Heresy in the service of Politicians
But the Christian martyrs who suffered during the time of Emperor Zeno of Isauria in the Vandal Kingdom they created in the conquered lands of North Africa—in what is now Tunisia, northern Algeria, northwestern Libya and the islands of Corsica and Sardinia—fell victim not so much to a religious as to a political crisis.
It was under Zeno that the Western Roman Empire was abolished, and Byzantium remained the sole successor of Rome. But Rome was greatly weakened; back in 429, vandals from Spain invaded its African provinces and in 439 took Carthage; in 455 they captured and plundered the Eternal City itself.
But in the conquered territories, especially in Africa, the conquerors—of which were rather few—could not expect a new influx of their compatriots and were very afraid of assimilation with the local population. Roman Africa, the second most developed region of the empire after Italy, was almost entirely Christian by that time, and mostly Orthodox Christian, which significantly complicated the Vandals’ development of it.
So, they chose the win-win tactic of “divide and rule,” pitting Arians and Niceans against each other.
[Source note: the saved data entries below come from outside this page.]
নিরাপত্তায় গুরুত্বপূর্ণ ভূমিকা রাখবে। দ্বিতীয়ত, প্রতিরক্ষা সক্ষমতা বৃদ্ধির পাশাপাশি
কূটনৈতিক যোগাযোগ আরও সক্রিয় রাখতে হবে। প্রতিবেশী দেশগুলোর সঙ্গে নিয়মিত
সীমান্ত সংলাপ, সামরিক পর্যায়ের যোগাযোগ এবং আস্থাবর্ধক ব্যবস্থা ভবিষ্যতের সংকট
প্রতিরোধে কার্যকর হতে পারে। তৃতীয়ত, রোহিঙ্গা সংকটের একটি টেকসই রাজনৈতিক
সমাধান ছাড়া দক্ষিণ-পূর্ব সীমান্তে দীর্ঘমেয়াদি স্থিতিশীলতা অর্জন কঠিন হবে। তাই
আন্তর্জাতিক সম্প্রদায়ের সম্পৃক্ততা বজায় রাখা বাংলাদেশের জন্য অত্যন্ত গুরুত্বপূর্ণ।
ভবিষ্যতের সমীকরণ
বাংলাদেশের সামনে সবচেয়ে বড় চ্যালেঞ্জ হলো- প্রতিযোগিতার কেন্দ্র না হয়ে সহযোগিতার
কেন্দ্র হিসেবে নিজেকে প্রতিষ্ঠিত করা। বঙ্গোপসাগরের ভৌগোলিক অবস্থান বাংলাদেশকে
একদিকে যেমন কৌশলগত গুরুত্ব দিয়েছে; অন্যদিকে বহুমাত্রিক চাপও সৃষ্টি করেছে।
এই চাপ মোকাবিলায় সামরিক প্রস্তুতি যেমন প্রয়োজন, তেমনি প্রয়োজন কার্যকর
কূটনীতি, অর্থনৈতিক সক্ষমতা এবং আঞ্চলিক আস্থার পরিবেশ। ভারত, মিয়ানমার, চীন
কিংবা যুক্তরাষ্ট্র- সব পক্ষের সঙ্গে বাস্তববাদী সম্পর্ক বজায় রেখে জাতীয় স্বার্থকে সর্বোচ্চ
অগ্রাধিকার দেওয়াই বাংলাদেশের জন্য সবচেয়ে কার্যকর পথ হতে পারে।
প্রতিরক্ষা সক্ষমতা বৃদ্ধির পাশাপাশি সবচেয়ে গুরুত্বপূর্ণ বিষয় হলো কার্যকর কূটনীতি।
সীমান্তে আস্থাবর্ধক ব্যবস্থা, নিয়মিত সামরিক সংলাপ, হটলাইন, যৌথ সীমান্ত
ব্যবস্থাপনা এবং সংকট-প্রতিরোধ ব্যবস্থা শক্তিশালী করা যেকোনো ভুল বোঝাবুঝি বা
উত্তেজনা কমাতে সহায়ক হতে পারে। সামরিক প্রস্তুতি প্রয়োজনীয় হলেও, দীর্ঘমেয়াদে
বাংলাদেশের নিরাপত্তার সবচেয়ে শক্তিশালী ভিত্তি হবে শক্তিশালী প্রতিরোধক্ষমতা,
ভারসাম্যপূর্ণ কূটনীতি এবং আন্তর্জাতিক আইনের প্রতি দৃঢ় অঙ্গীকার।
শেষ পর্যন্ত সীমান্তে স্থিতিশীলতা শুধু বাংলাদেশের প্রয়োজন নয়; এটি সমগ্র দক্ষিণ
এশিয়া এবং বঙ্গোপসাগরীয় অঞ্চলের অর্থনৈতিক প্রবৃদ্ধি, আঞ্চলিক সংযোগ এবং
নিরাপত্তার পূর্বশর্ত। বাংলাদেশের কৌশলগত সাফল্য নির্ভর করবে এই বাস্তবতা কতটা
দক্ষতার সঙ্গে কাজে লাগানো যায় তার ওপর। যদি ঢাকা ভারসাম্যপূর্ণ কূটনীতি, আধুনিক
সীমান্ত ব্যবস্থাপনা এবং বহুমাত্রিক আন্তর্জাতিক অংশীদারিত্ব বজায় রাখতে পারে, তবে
But the local Orthodox population, who at first mistook the Vandals for deliverers from Roman oppression, quickly grew cold toward them because of religious persecution.
“But a brother will betray his brother to death.”
When Emperor Zeno in 480–481 demanded from the Vandal king Gunderic to fill vacant episcopal posts in Carthage, he in response demanded equal rights for the Arian church in Constantinople and other eastern provinces. And if Byzantium did not agree to these terms, Gunderic threatened to deport all Orthodox bishops of the Vandal Kingdom “to the Moors.”
Relations between the Vandals and Byzantium worsened, and a severe persecution of Orthodox Christians began in North Africa. The edict promulgated by Gunderic required the conversion of all Christians to Arianism no later than June 1, 482. Those who did not want to obey were burned at the stake or otherwise executed. The Byzantine historian Procopius of Caesarea, and St. Isidore of Seville, call Gunderic the most cruel and unjust persecutor of Christians in Africa.
St. Victor of Vitena, an eyewitness of the repression, wrote in the late 480s:
“If a writer tries to add to the story at least some detail of what was happening in Carthage, even without stylistic embellishments, he will not be able to even name the names of the tortures. All this is still before our eyes today, and everyone can see some without hands, others without eyes, others without legs; some have their nostrils torn out and their ears cut off, others have their heads, previously proudly raised, pressed into their shoulders as the executioners, tugging at the ropes with all their might, pulled them up over the houses and swayed the hanged man back and forth. Sometimes the ropes tore and some people fell down from this height with a terrible blow, while others, having broken all their bones, could not recover for a long time, and many soon expired.”
So, when the barbarians broke into the temple where the faithful had gathered for the secret Liturgy, many of those praying fled. But 300 people voluntarily gave themselves up to torment and were beheaded. And of the sixty-two priests two were burned to death, and the rest had their tongues cut out.1
And Arianism—renamed Unitarianism in the eighteenth century—has survived to the present day as a small number of sects.